ADAM LAUNDRY (1815-1909)
21 March 1908 - Cornish and Devon Post
MR. ADAM LAUNDREY - By Our North Hill Correspondent
Many and hearty were the congratulations and good wishes on Friday the 13th inst., extended to our old and familiar friend Adam on his 95th birthday.
Mr Adam Laundrey was born in Stonaford, a little village on the very edge of the Cornish moors; where he has lived nearly the whole of his life. He is the only surviving decendant in the parish of a very old and much respected and well-to-do family, namely the Craddock family. He was educated at the village school under that famous old master Mr Phillip Sandercock.
Mr Adam Laundrey, or "Adam "as he is better known by everyone for several miles around, was an employee on the Trebartha estate, for 45 years, as his father was before him. He succeeded his father as chief woodman. Fresh in his mind is an incident of his first job on the estate; it was the pruning of some overgrown trees, in preparation for the visit of the Duke of Northumberland to tha Hall. He can distinctly remember four masters at Trebartha. Many have been the occasions when he has been appealed to with regard to parish afiairs, so reliable was his memory and great his interest in all public matters and current events. Above the average in intelligence, which he retains in a marked degree, he is very witty and humorous.

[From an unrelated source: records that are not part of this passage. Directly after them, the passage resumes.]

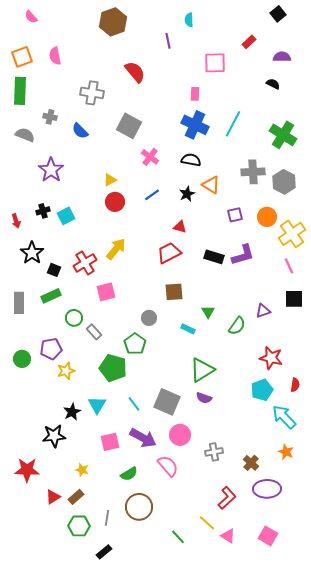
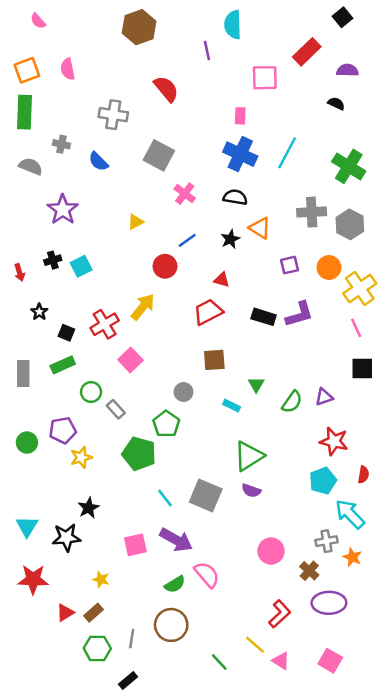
cyan semicircle: (189, 20) -> (233, 25), size x1.6
red rectangle: (249, 42) -> (307, 52), size x1.6
red circle: (115, 202) -> (165, 266), moved
black star: (32, 253) -> (39, 312), size x0.6
pink square: (106, 292) -> (130, 360), turned -30
purple triangle: (263, 311) -> (324, 397), moved
cyan triangle: (97, 405) -> (27, 526), moved
pink circle: (180, 435) -> (271, 551), moved
gray cross: (214, 452) -> (326, 541), moved
green semicircle: (129, 474) -> (175, 584), moved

There is an incident in his life which he relates with much mirth. Many years ago the Rev. Baring Gould was making a collection of old Cornish songs. and on the day following his last visit our late esteemed rector called and said, "Adam, they tell me you are a singer, and that the Rev. Baring Gould has been to see you.” “Yes, sir,” replied Adam, "and I taught him three anthems before he went away."
The writer, who has known him for many years, paid him a visit on his birthday to wish him yet "Many happy returns of the day," and found him in bed, not well as usual in body, but bright and happy, expressing the hope soon to be about again. His intellect was as clear as that of a boy, sight and bearing good, and he was intent in reading his telegrams and letters from friends at a distance sending good wishes. He was very eager to talk on the current topics of the day, and expressed regret that since he had been in bed he had not been able to read his newspapers as usual. He was eager to know and discuss the latest political questions the day, saying "I want to know what’s doing in the House." He could not understand the need to discuss for one moment Tariff Reform. He was proud of the fact that he was a follower of Gladstone "lor," says he, "no greater man has arisen since Pitt.” On the question of religion, says the old man, "I am a staunch follower of John Wesley."

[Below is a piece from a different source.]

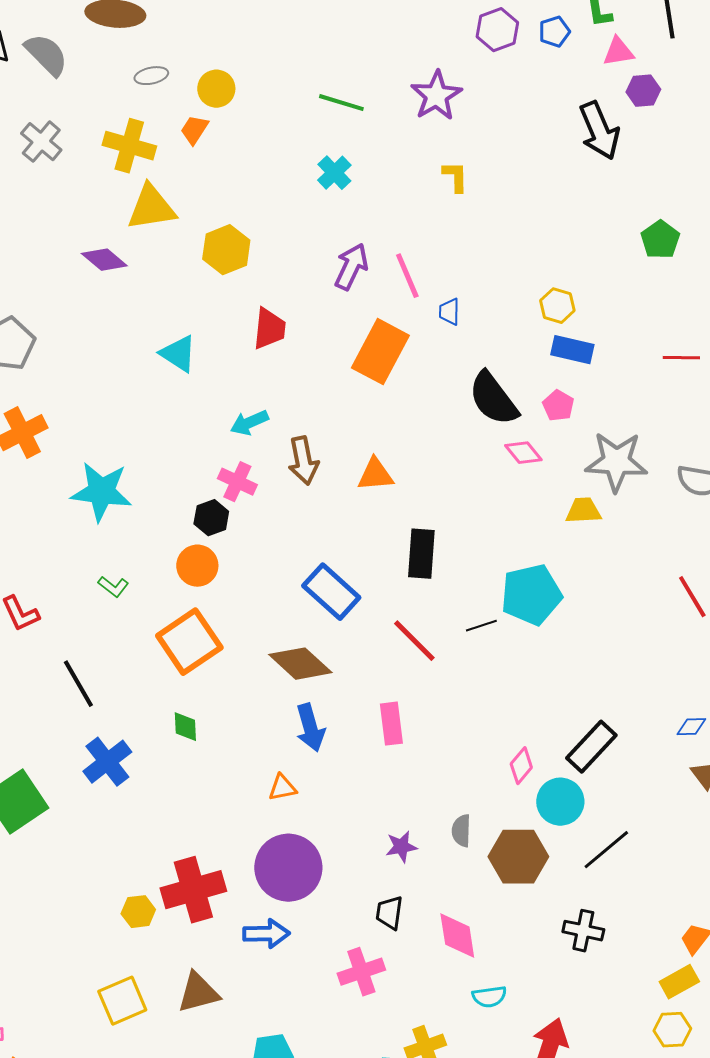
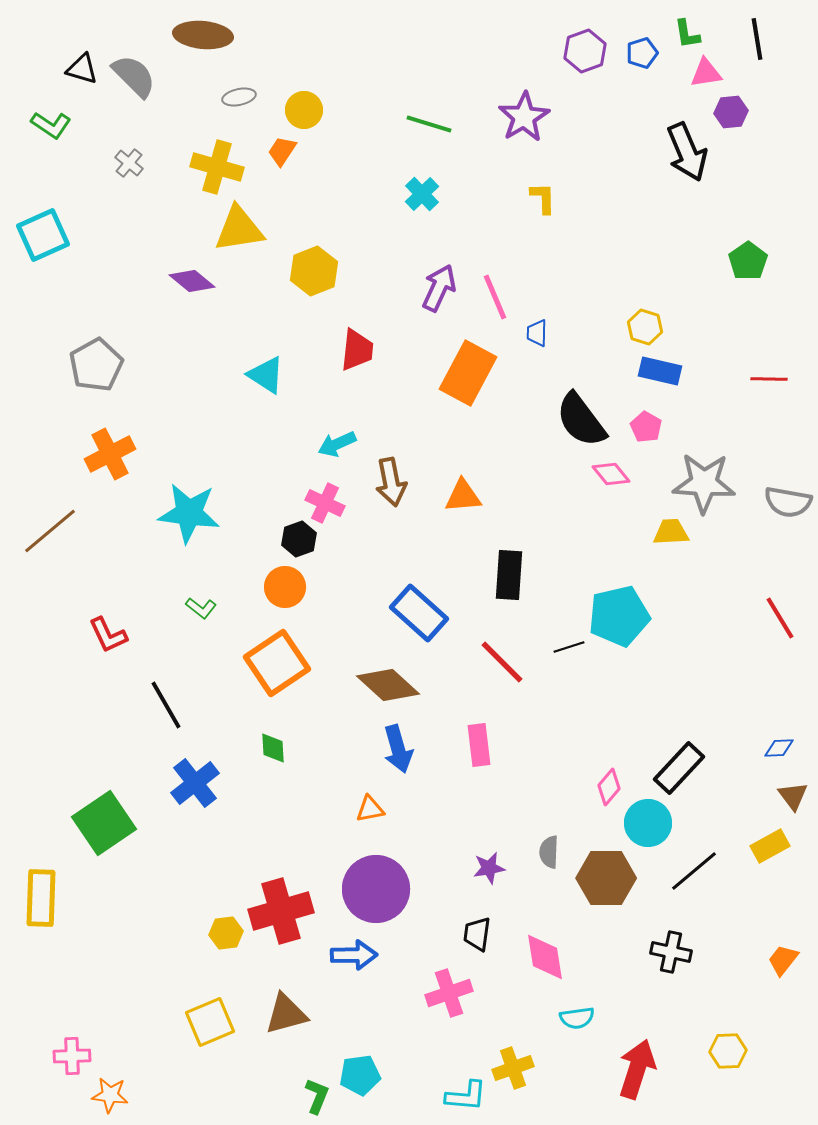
gray cross: (41, 142) -> (129, 163), size x0.7
yellow rectangle: (679, 982) -> (770, 846), moved
yellow hexagon: (672, 1030) -> (728, 1051), moved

Adam was baptised in St Torney's Church on the 9th of April 1815. His parents were Richard Laundry and Mary Craddock who married there in 1799. Mary Craddock's grandparents were John Craddock and Elizabeth Spoure who also married in St Torney's, in 1723. Elizabeth's Spoure connection is to the 'minor' Spoure family in North Hill and not to the Spoure's that lived in Trebartha Hall. You can read more about that here.

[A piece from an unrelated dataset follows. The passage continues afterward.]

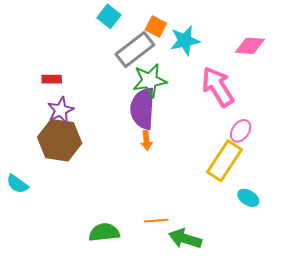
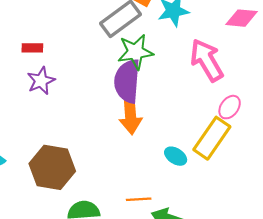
brown hexagon: (60, 140) -> (52, 167), moved
orange arrow: (147, 140) -> (130, 115), size x1.8
cyan ellipse: (248, 198) -> (176, 156), moved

Adam married in 1853 to Elizabeth Frayn of Egloskerry and they had one son whose marriage produced no grandchildren for them. When Elizabeth died in 1891 she was buried in North Hill churchyard. Despite his strong leanings towards Wesleyanism, Adam was also buried in the Church of England churchyard in 1909 alongside his wife.
He can be seen in North Hill on every census return for North Hill from 1841 to 1901:
1841 census - Stonaford, North Hill
1851 census - Stonaford, North Hill
1861 census - Stonaford, North Hil
1871 census - Stonaford, North Hill
1881 census - Stonaford, North Hill
1891 census - Stonaford, North Hill
1901 census - Trevenniel Cottages, North Hill
No family link has been identified between this Laundrey family, also spelt as Laundry, with the Landrey or Landrey family who were also resident in North Hill and also working as employees on the Trebartha Estate.
The banner image shows Adam laundry as photographed by Mrs Rodd of Trebartha Hall in 1905.